Daily Office: Vespers
Idiocracy “In an interview last year for this obituary”
Friday, 22 April 2011

Presumably, the Times writer really did tell Madelyn Pugh Davis, the long-time I Love Lucy writer who died the other day at 90, why they were calling.

In an interview last year for this obituary, Ms. Davis recalled some of the many wacky situations she helped devise for Ms. Ball: standing on stilts, coping with a house overrun by baby chicks, wearing a beard and — a classic — overwhelmed by a warp-speed conveyor belt in a chocolate factory.

“Lucy would do anything we suggested,” Ms. Davis said.

Really?

“The only time she ever said she didn’t want to do something was when she saw an elephant on the set and ran up to her office,” Ms. Davis recalled.

The script called for her to retrieve $500 from under the elephant’s foot.

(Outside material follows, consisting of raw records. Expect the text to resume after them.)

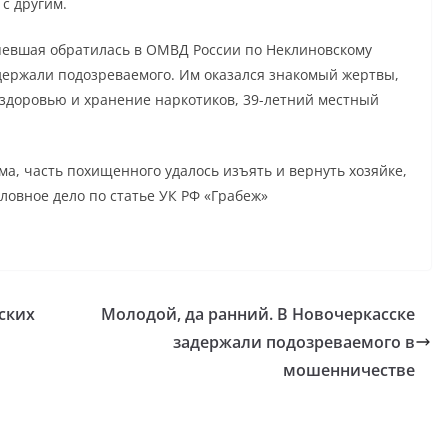
 с другим.
рпевшая обратилась в ОМВД России по Неклиновскому
держали подозреваемого. Им оказался знакомый жертвы,
здоровью и хранение наркотиков, 39-летний местный
ма, часть похищенного удалось изъять и вернуть хозяйке,
овное дело по статье УК РФ «Грабеж»
ских
Молодой, да ранний. В Новочеркасске
задержали подозреваемого в
мошенничестве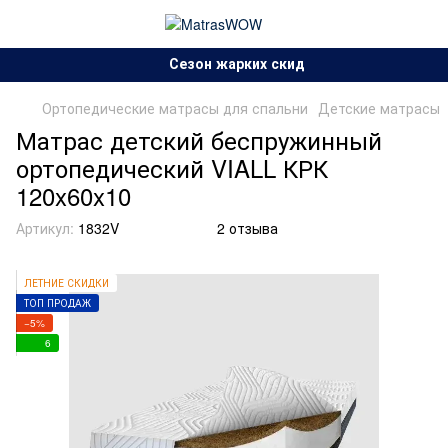
Сезон жарких скидок!.
Ортопедические матрасы для спальни
Детские матрасы
Матрас детский беспружинный
ортопедический VIALL КРК
120x60x10
Артикул:
1832V
2 отзыва
ЛЕТНИЕ СКИДКИ
ТОП ПРОДАЖ
−5%
6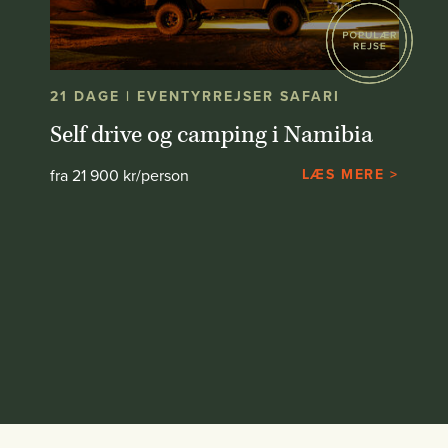
21 DAGE | EVENTYRREJSER SAFARI
Self drive og camping i Namibia
fra 21 900 kr/person
LÆS MERE >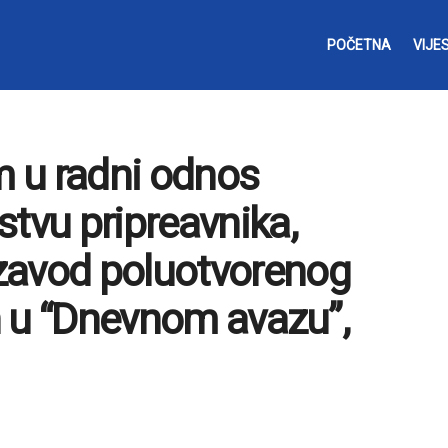
POČETNA
VIJES
m u radni odnos
stvu pripreavnika,
zavod poluotvorenog
en u “Dnevnom avazu”,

“Then the phone rang and it was Vivian Vance,” Ms. Davis said. “Vivian said, ‘It’s O.K., I told Lucy that if she didn’t want to do that funny thing, I’ll do it.’ And Lucy said, ‘O.K., I’ll do it.’ So she talked into the elephant’s trunk and got it to lift its foot.”

But then, Davis went to high school (and was in the fiction club) with Kurt Vonnegut. There you go.